“Religion in our time has been captured by the tourist mindset. Religion is understood as a visit to an attractive site to be made when we have adequate leisure.” Eugene Peterson, A Long Obedience in the Same Direction
When I started to work on the Discipleship Pathway at Westbrook, I looked for a metaphor that would do a decent job of describing our life in Christ. What does it look like to be a life long follower of Jesus Christ? After a lot of thinking and searching a landed on the idea of a pilgrim. In America, we tend to think of pilgrims as the people who started thanksgiving, but a pilgrim is a person who has set out on a journey for some sort of religious or spiritual reason. Some pilgrims travel to holy sites, other travel to discover themselves, or, like the pilgrims who came to america, they are traveling to find religious freedom.
For me, this has become one of the best metaphors for being a disciple of Jesus. There are a lot of good ways to describe what it’s like to be a Christian, but I think that this one does a fantastic job of capturing the lifelong journey of becoming more like Jesus.
Last fall, I had a chance to hear James Catford speak at the Apprentice Gathering at Friends University. He shared how many of us use the Bible simply as a way of getting people into the kingdom. It’s just a way to cross the border of salvation and that’s all that it does. The problem is the Bible shows us that there’s so much more to the Christian life than just getting salvation. Paul writes in Romans that we are being transformed and he writes to the Philippians that we are to work out our salvation. These passages point us to the journey of the Christian life.

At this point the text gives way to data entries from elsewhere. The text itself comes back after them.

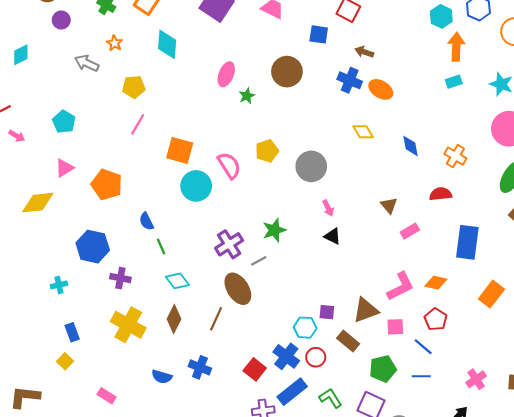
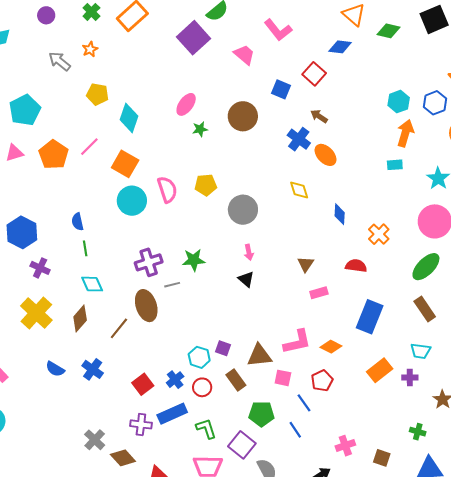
cyan diamond: (167, 44) -> (129, 118), moved
cyan pentagon: (64, 122) -> (25, 110), size x1.4
pink line: (138, 124) -> (89, 147), moved
orange pentagon: (107, 185) -> (54, 155), moved
blue cross: (286, 356) -> (175, 380), size x0.7
blue line: (421, 376) -> (295, 430), turned 42

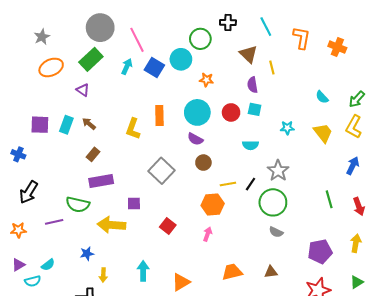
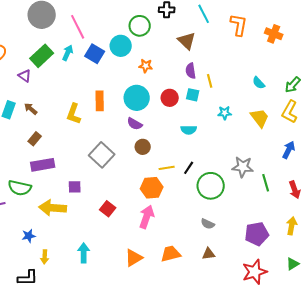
green rectangle: (91, 59) -> (42, 56), moved
yellow line: (272, 67) -> (210, 81), moved
gray star: (278, 171) -> (243, 167), moved, turned -30
gray semicircle: (276, 232) -> (208, 224), moved
pink arrow: (208, 234) -> (147, 217), size x1.6
orange triangle: (181, 282) -> (134, 258), moved

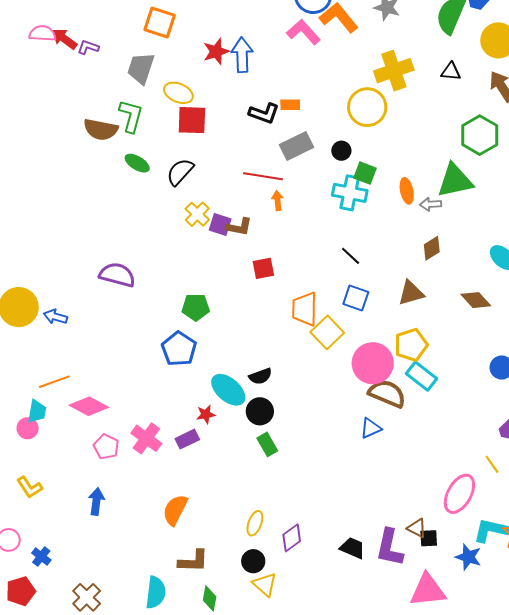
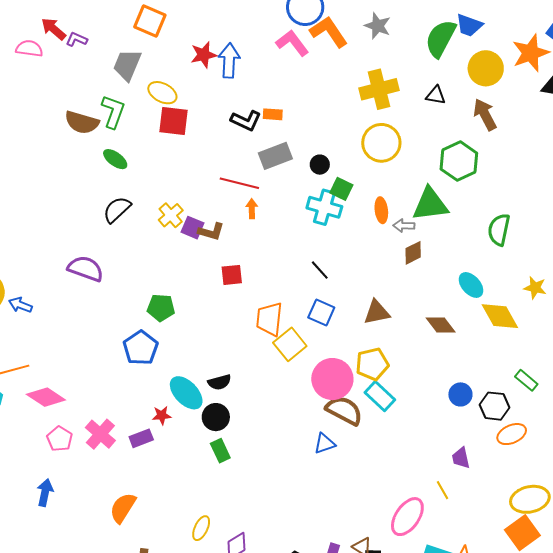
pink semicircle: (42, 33) -> (29, 49), moved
yellow circle: (367, 107) -> (381, 143), moved
black semicircle: (180, 172) -> (117, 210), moved
brown diamond: (432, 248) -> (413, 253), moved

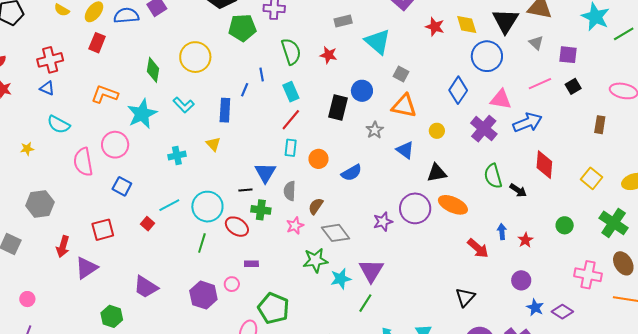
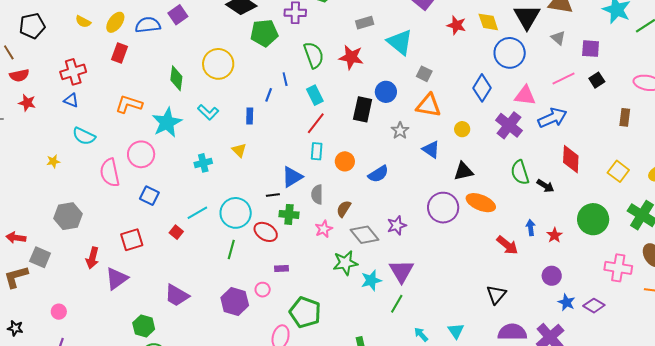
red star: (328, 55) -> (351, 57), size x1.4
blue rectangle: (225, 110) -> (250, 116), size x0.7
blue triangle: (265, 173) -> (292, 177), turned 30
purple star: (383, 222) -> (397, 225), moved
green circle: (565, 225) -> (593, 219), size x1.8

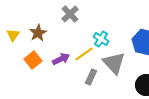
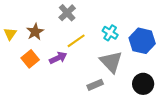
cyan cross: (101, 39) -> (110, 33), moved
yellow line: (84, 54) -> (76, 41), moved
gray rectangle: (91, 77) -> (95, 85), moved, turned 42

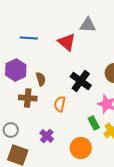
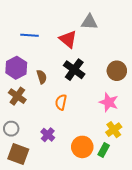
black cross: (81, 81) -> (74, 70), moved
brown cross: (28, 98) -> (17, 96), moved, turned 30
green rectangle: (94, 123) -> (104, 150), moved, turned 56

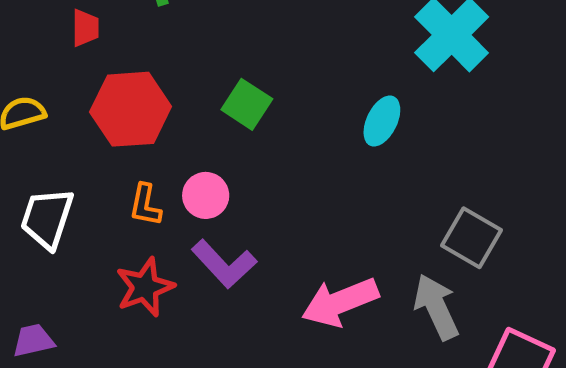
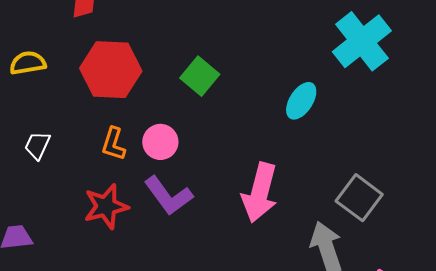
white trapezoid: (47, 218) -> (37, 145), size x0.6
pink arrow: (340, 302) -> (260, 193), moved, turned -60

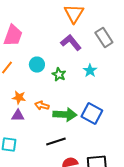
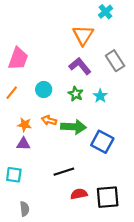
green star: (59, 75) -> (76, 94), moved
orange arrow: (42, 106) -> (49, 120), moved
green arrow: (65, 115) -> (74, 127), moved

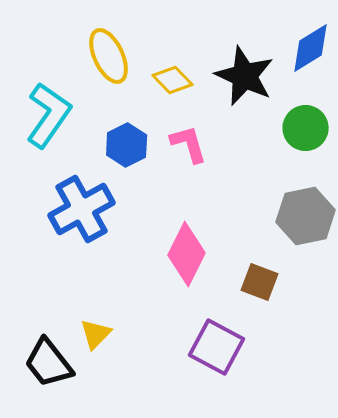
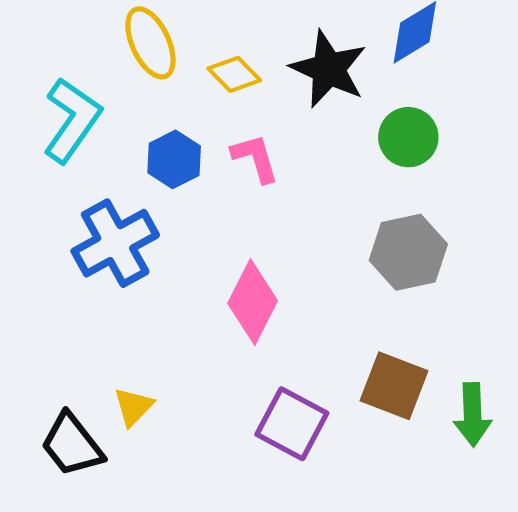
brown square: (260, 282) -> (394, 386), moved, size x1.4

Unfortunately, most of us choose the tourist route. Church is a attraction that we attend like Six Flags or a ball game. We invest little in following Jesus through out the week and rest secured in the fact that we crossed the border of salvation. We’re saved and we’re ok.
The problem is that following Jesus is meant to be a call to a deeper and better life. In our Pathway at Westbrook, I ask a question that I stole from a friend’s discipleship material. Did Jesus live the best life ever? If we really believe that, then we should look to him for more than just salvation. We ought to look at how he lived. We need to spend time making a pilgrimage with him to God so that we can live like he does. God wants to transform you into something better and it’s not by anything that we do. Going to church and checking off the Christian tasks won’t make you new. Connect with God and his people and allowing God the space to work in your life will change you. That happens by making the commitment to be a pilgrim. To follow Jesus wherever he takes you.
In his book A Long Obedience in the Same Direction, Eugene Peterson uses a quote from Nietzsche to describe discipleship. “The essential thing ‘in heaven and earth’ is . . . that there should be along obedience in the same direction; there thereby results, and has always resulted in the long run, something which has made life worth living.”
Any step towards Jesus is a good step and salvation is the best gift you could ever receive, but don’t stay three feet inside the border of God’s kingdom. I invite you to make the journey deeper into God’s country. Become a pilgrim seeking the Jesus life instead of a tourist simply looking to acquire salvation. Seek out the long obedience of discipleship. Jesus calls us to live, not just to save us.